3 min read

What’s Next After ChatGPT?

I feel comfortable saying that ChatGPT has now reached the mainstream for two reasons:

  1. My grandma is asking me to explain ChatGPT to her, which I didn’t expect to happen this fast.
  2. And there’s now an API for ChatGPT, which will make it a standard across the web.

Now, any developer that has an idea on how to apply Generative AI to a new use case can build their idea. OpenAI gave everyone the building blocks to fine-tune their own language model. And it’s reasonably priced too.

OpenAI has released ChatGPT and Whisper AI APIs for developers. ChatGPT is a model for generating coherent text and is priced at $0.002 per 1,000 tokens (about 750 words). The Whisper API is priced at $0.006 per minute. It accepts audio inputs in multiple formats and can transcribe audio to text with accuracy comparable to a skilled human transcriptionist. OpenAI has modified its terms of service to no longer use data submitted for service improvements, including model training. – Ars Technica

Some of the notable early users of the ChatGPT API include Snapchat’s ”My AI" bot, Quizlet’s Q-Chat which will reportedly help students study, and Instacart’s "Ask Instacart" feature that will launch later this year, letting customers ask about food.

We’re seeing plenty of other demos on Twitter, such as Mckay Wrigley, who designed a Paul Graham GPT app based on the famed VC’s hundreds of essays:

In Everydays 163, I mentioned 4 ways LLMs (large language models) will change how we consume content. One of those ways being a means to make books more accessible. Jim Fan had a great take on this new paradigm shift, given the low price-point of using the ChatGPT API:

In other words, what Jim is saying is that for about $4, a developer can fine-tune an LLM on all of the Harry Potter books and basically create a “HarryPotterGPT.” This would give a new boost to fan fiction, allowing anyone to accurately write in the voice of Hagrid or Hermoine. This would allow readers to engage with the franchise in a much more personal and intimate way. And that’s just what I thought of in a few minutes.

WTF? LLMs with a Sense of Sight

In the world of Generative AI, where so much is in flux, and so many tech companies are invested in winning, the only way to survive is always to be thinking about what’s next. Luckily, I didn’t have to look far. Microsoft unveiled Kosmos-1, an AI language model with visual perception abilities, essentially giving an LLM the sense of sight. This is slightly different from computer vision, though.

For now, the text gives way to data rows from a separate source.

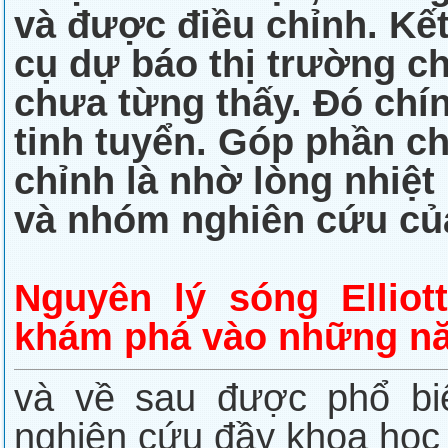
và được điều chỉnh. Kế
cụ dự báo thị trường c
chưa từng thấy. Đó chín
tinh tuyển. Góp phần c
chỉnh là nhờ lòng nhiệ
và nhóm nghiên cứu củ
Nguyên lý sóng Elliot
khám phá vào những n
và về sau được phổ biế
nghiên cứu đầy khoa học 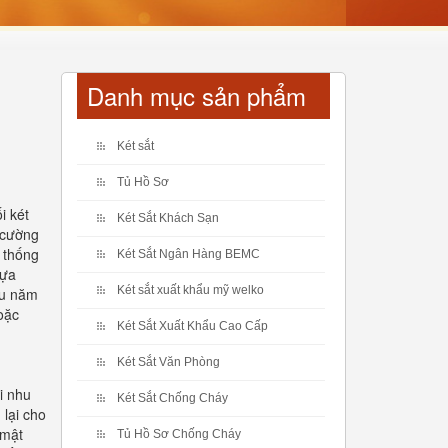
Danh mục sản phẩm
Két sắt
Tủ Hồ Sơ
i két
Két Sắt Khách Sạn
 cường
ệ thống
Két Sắt Ngân Hàng BEMC
lựa
Két sắt xuất khẩu mỹ welko
ều năm
oặc
Két Sắt Xuất Khẩu Cao Cấp
Két Sắt Văn Phòng
i nhu
Két Sắt Chống Cháy
lại cho
 mật
Tủ Hồ Sơ Chống Cháy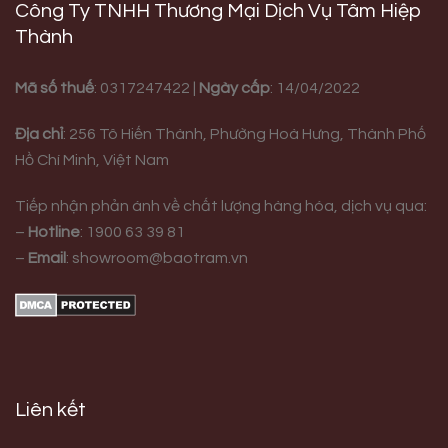
Công Ty TNHH Thương Mại Dịch Vụ Tâm Hiệp
Thành
Mã số thuế
: 0317247422 |
Ngày cấp
: 14/04/2022
Địa chỉ
:
256 Tô Hiến Thành, Phường Hoà Hưng,
Thành Phố
Hồ Chí Minh, Việt Nam
Tiếp nhận phản ánh về chất lượng hàng hóa, dịch vụ qua:
–
Hotline
:
1900 63 39 81
–
Email
:
showroom@baotram.vn
Liên kết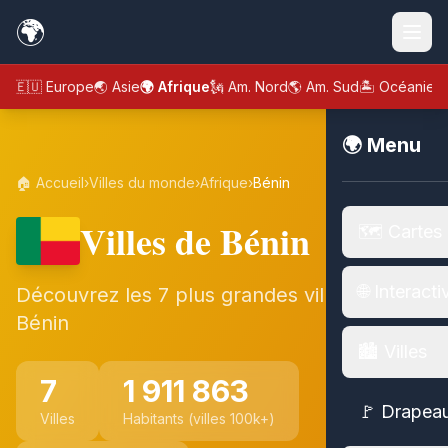
🌍
🇪🇺 Europe
🌏 Asie
🌍 Afrique
🗽 Am. Nord
🌎 Am. Sud
🏝️ Océanie
🌍 Menu
🏠 Accueil
›
Villes du monde
›
Afrique
›
Bénin
Villes de Bénin
🗺️ Cartes
🌐 Interacti
Découvrez les 7 plus grandes villes de
Bénin
🏙️ Villes
7
1 911 863
🚩 Drapea
Villes
Habitants (villes 100k+)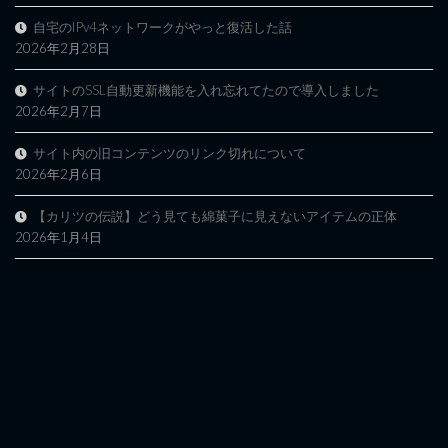
自宅のIPv4ネットワークがやっと復活した話
2026年2月28日
サイトのSSL自動更新機能を入れ忘れてたので導入しました
2026年2月7日
サイト内の旧コンテンツのリンク切れについて
2026年2月6日
【カリツの伝説】どう見ても綿菓子に見えないアイテムの正体
2026年1月4日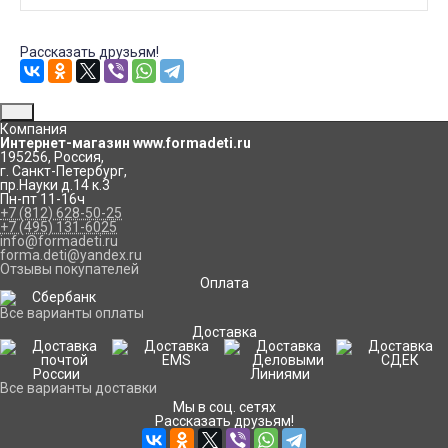
Рассказать друзьям!
Компания
Интернет-магазин www.formadeti.ru
195256
,
Россия
,
г. Санкт-Петербург
,
пр.Науки д.14 к.3
Пн-пт 11-16ч
+7 (812) 628-50-25
+7 (495) 131-6025
info@formadeti.ru
forma.deti@yandex.ru
Отзывы покупателей
Оплата
Все варианты оплаты
Доставка
Все варианты доставки
Мы в соц. сетях
Рассказать друзьям!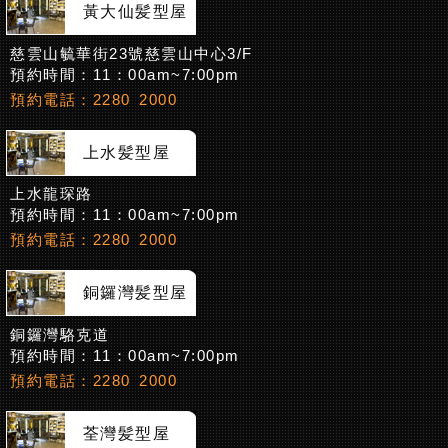
黃大仙髪型屋
慈雲山毓華街23號慈雲山中心3/F
預約時間：11：00am~7:00pm
預約電話：2280 2000
上水髪型屋
上水龍琛路
預約時間：11：00am~7:00pm
預約電話：2280 2000
銅鑼灣髪型屋
銅鑼灣駱克道
預約時間：11：00am~7:00pm
預約電話：2280 2000
荃灣髪型屋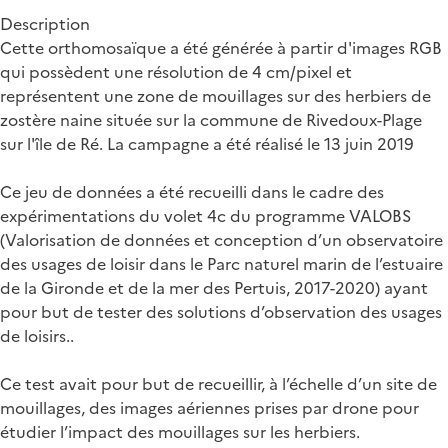
Description
Cette orthomosaïque a été générée à partir d'images RGB
qui possèdent une résolution de 4 cm/pixel et
représentent une zone de mouillages sur des herbiers de
zostère naine située sur la commune de Rivedoux-Plage
sur l'île de Ré. La campagne a été réalisé le 13 juin 2019
Ce jeu de données a été recueilli dans le cadre des
expérimentations du volet 4c du programme VALOBS
(Valorisation de données et conception d’un observatoire
des usages de loisir dans le Parc naturel marin de l’estuaire
de la Gironde et de la mer des Pertuis, 2017-2020) ayant
pour but de tester des solutions d’observation des usages
de loisirs..
Ce test avait pour but de recueillir, à l’échelle d’un site de
mouillages, des images aériennes prises par drone pour
étudier l’impact des mouillages sur les herbiers.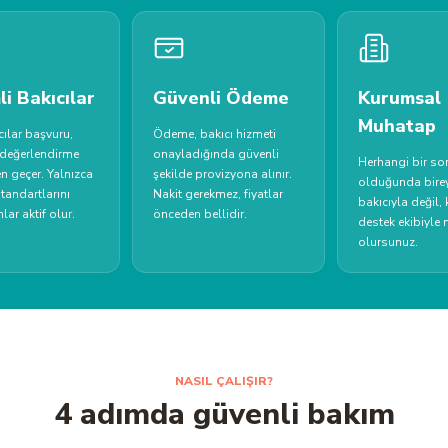
li Bakıcılar
Güvenli Ödeme
Kurumsal
Muhatap
ılar başvuru,
Ödeme, bakıcı hizmeti
 değerlendirme
onayladığında güvenli
Herhangi bir so
n geçer. Yalnızca
şekilde provizyona alınır.
olduğunda birey
andartlarını
Nakit gerekmez, fiyatlar
bakıcıyla değil,
lar aktif olur.
önceden bellidir.
destek ekibiyle
olursunuz.
NASIL ÇALIŞIR?
4 adımda güvenli bakım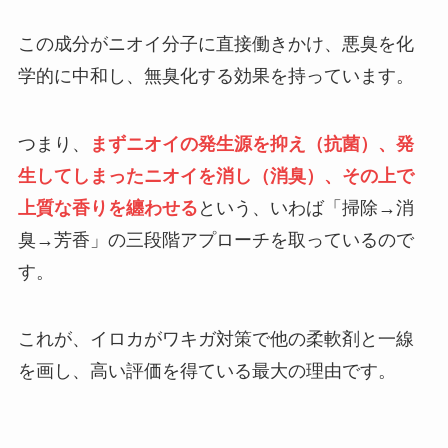
この成分がニオイ分子に直接働きかけ、悪臭を化
学的に中和し、無臭化する効果を持っています。
つまり、
まずニオイの発生源を抑え（抗菌）、発
生してしまったニオイを消し（消臭）、その上で
上質な香りを纏わせる
という、いわば「掃除→消
臭→芳香」の三段階アプローチを取っているので
す。
これが、イロカがワキガ対策で他の柔軟剤と一線
を画し、高い評価を得ている最大の理由です。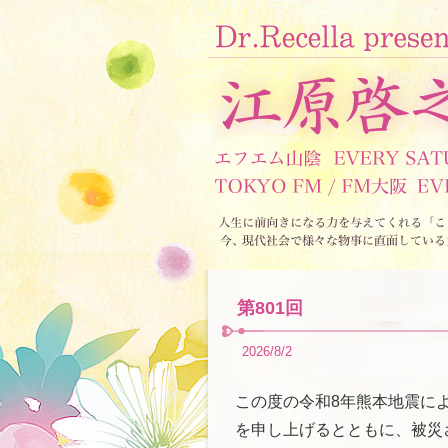
第801回
2026/8/2
この度の令和8年熊本地震に
を申し上げるとともに、被災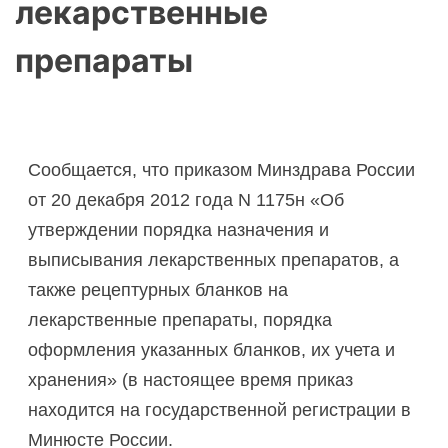
лекарственные
препараты
Сообщается, что приказом Минздрава России
от 20 декабря 2012 года N 1175н «Об
утверждении порядка назначения и
выписывания лекарственных препаратов, а
также рецептурных бланков на
лекарственные препараты, порядка
оформления указанных бланков, их учета и
хранения» (в настоящее время приказ
находится на государственной регистрации в
Минюсте России.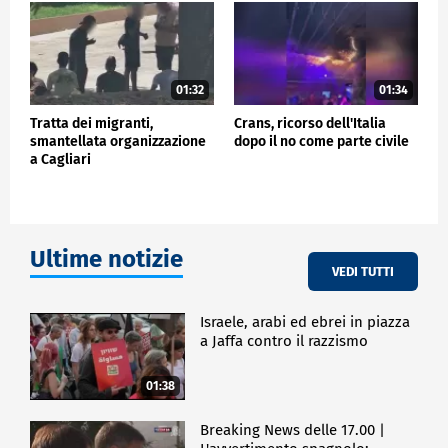
01:32
01:34
Tratta dei migranti,
Crans, ricorso dell'Italia
smantellata organizzazione
dopo il no come parte civile
a Cagliari
Ultime notizie
VEDI TUTTI
Israele, arabi ed ebrei in piazza
a Jaffa contro il razzismo
01:38
Breaking News delle 17.00 |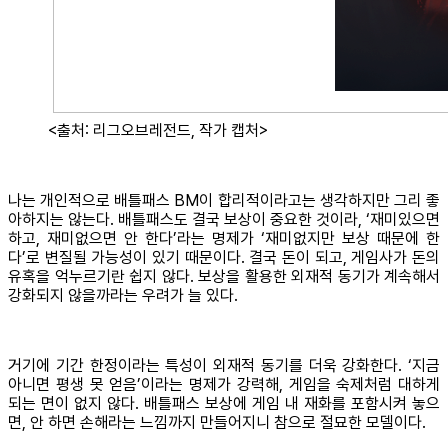
<출처: 리그오브레전드, 작가 캡처>
나는 개인적으로 배틀패스 BM이 합리적이라고는 생각하지만 그리 좋
아하지는 않는다. 배틀패스도 결국 보상이 중요한 것이라, ‘재미있으면
하고, 재미없으면 안 한다’라는 명제가 ‘재미없지만 보상 때문에 한
다’로 변질될 가능성이 있기 때문이다. 결국 돈이 되고, 게임사가 돈의
유혹을 억누르기란 쉽지 않다. 보상을 활용한 외재적 동기가 계속해서
강화되지 않을까라는 우려가 늘 있다.
거기에 기간 한정이라는 특성이 외재적 동기를 더욱 강화한다. ‘지금
아니면 평생 못 얻음’이라는 명제가 강력해, 게임을 숙제처럼 대하게
되는 면이 없지 않다. 배틀패스 보상에 게임 내 재화를 포함시켜 놓으
면, 안 하면 손해라는 느낌까지 만들어지니 참으로 절묘한 모델이다.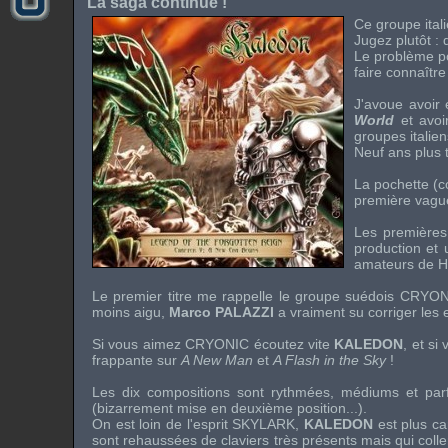
La saga continue !
Ce groupe ital
Jugez plutôt :
Le problème p
faire connaîtr
J'avoue avoir
World
et avoi
groupes itali
Neuf ans plus 
La pochette (c
première vague
Les première
production et
amateurs de He
Le premier titre me rappelle le groupe suédois
CRYON
moins aigu,
Marco PALAZZI
a vraiment su corriger les 
Si vous aimez
CRYONIC
écoutez vite
KALEDON
, et s
frappante sur
A New Man
et
A Flash in the Sky
!
Les dix compositions sont rythmées, médiums et par
(bizarrement mise en deuxième position...).
On est loin de l'esprit
SKYLARK
,
KALEDON
est plus c
sont rehaussées de claviers très présents mais qui colle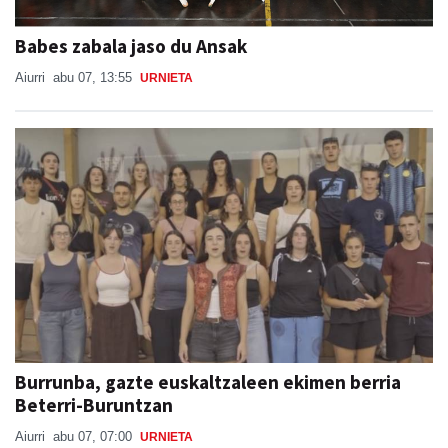
Babes zabala jaso du Ansak
Aiurri
abu 07, 13:55
URNIETA
Burrunba, gazte euskaltzaleen ekimen berria
Beterri-Buruntzan
Aiurri
abu 07, 07:00
URNIETA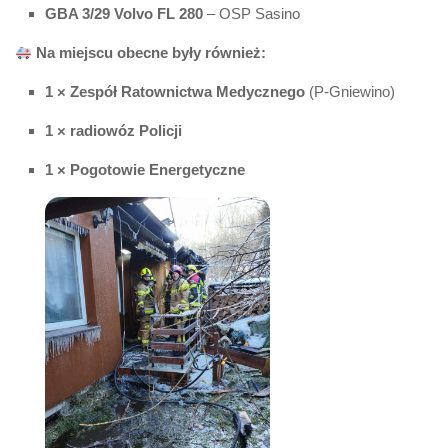
GBA 3/29 Volvo FL 280
– OSP Sasino
Na miejscu obecne były również:
1 × Zespół Ratownictwa Medycznego
(P-Gniewino)
1 × radiowóz Policji
1 × Pogotowie Energetyczne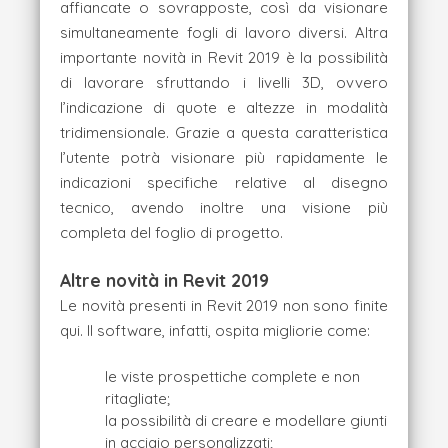
affiancate o sovrapposte, così da visionare
simultaneamente fogli di lavoro diversi. Altra
importante novità in Revit 2019 è la possibilità
di lavorare sfruttando i livelli 3D, ovvero
l’indicazione di quote e altezze in modalità
tridimensionale. Grazie a questa caratteristica
l’utente potrà visionare più rapidamente le
indicazioni specifiche relative al disegno
tecnico, avendo inoltre una visione più
completa del foglio di progetto.
Altre novità in Revit 2019
Le novità presenti in Revit 2019 non sono finite
qui. Il software, infatti, ospita migliorie come:
le viste prospettiche complete e non
ritagliate;
la possibilità di creare e modellare giunti
in acciaio personalizzati;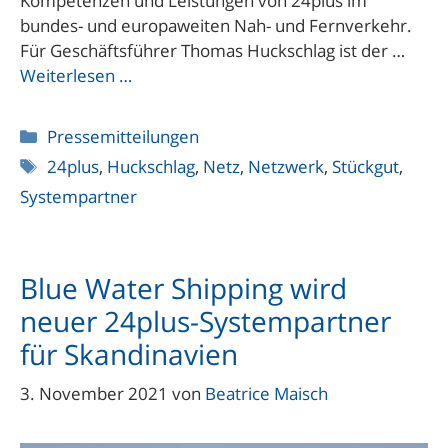
Kompetenzen und Leistungen von 24plus im
bundes- und europaweiten Nah- und Fernverkehr.
Für Geschäftsführer Thomas Huckschlag ist der …
Weiterlesen …
Kategorien
Pressemitteilungen
Schlagwörter
24plus
,
Huckschlag
,
Netz
,
Netzwerk
,
Stückgut
,
Systempartner
Blue Water Shipping wird
neuer 24plus-Systempartner
für Skandinavien
3. November 2021
von
Beatrice Maisch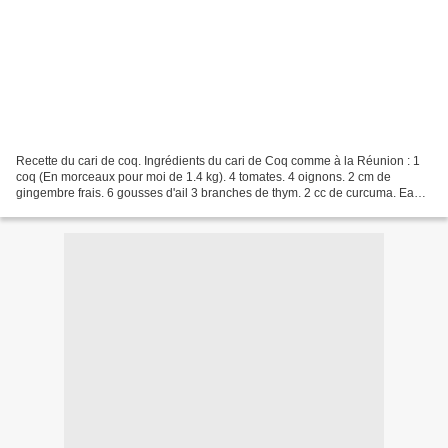
Recette du cari de coq. Ingrédients du cari de Coq comme à la Réunion : 1
coq (En morceaux pour moi de 1.4 kg). 4 tomates. 4 oignons. 2 cm de
gingembre frais. 6 gousses d'ail 3 branches de thym. 2 cc de curcuma. Eau
pour recouvrir le coq en préparation...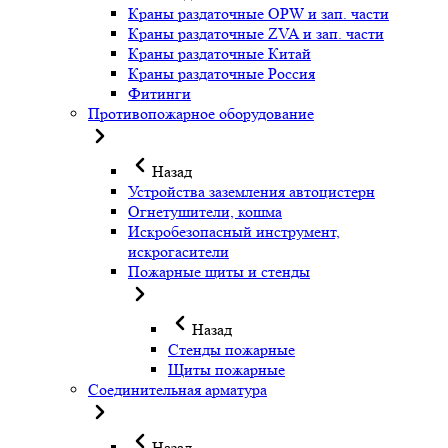
Краны раздаточные OPW и зап. части
Краны раздаточные ZVA и зап. части
Краны раздаточные Китай
Краны раздаточные Россия
Фитинги
Противопожарное оборудование
Назад
Устройства заземления автоцистерн
Огнетушители, кошма
Искробезопасный инструмент,
искрогасители
Пожарные щиты и стенды
Назад
Стенды пожарные
Щиты пожарные
Соединительная арматура
Назад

Microsoft researchers have introduced Kosmos-1, a multimodal large language model capable of analyzing images for content, solving visual puzzles, recognizing visual text, and understanding natural language instructions. The model is a step towards building an artificial general intelligence that can perform tasks at the same level as humans. Kosmos-1 can analyze images, read text from an image, and write captions for images. Microsoft plans to make Kosmos-1 available to developers. – Arxiv

A few things stood out to me about Kosmos-1 from that paper.

One, Multimodal LLMs (or MLLMs) are the logical upgrade to LLMs like ChatGPT because it allows the AI to comprehend many media formats. Instead of just being a text-to-text or text-to-image AI, an MLLM can work with multiple types of data input and output. If you’re still confused, think about normal person-to-person communication which is multimodal. Not only do we hear the words, but we also see their nonverbal expressions and recognize the intonations which all change what is being communicated. I’ve made myself an LLM study guide because I know that learning LLMs will give me the knowledge I can leverage and apply to MLLMs.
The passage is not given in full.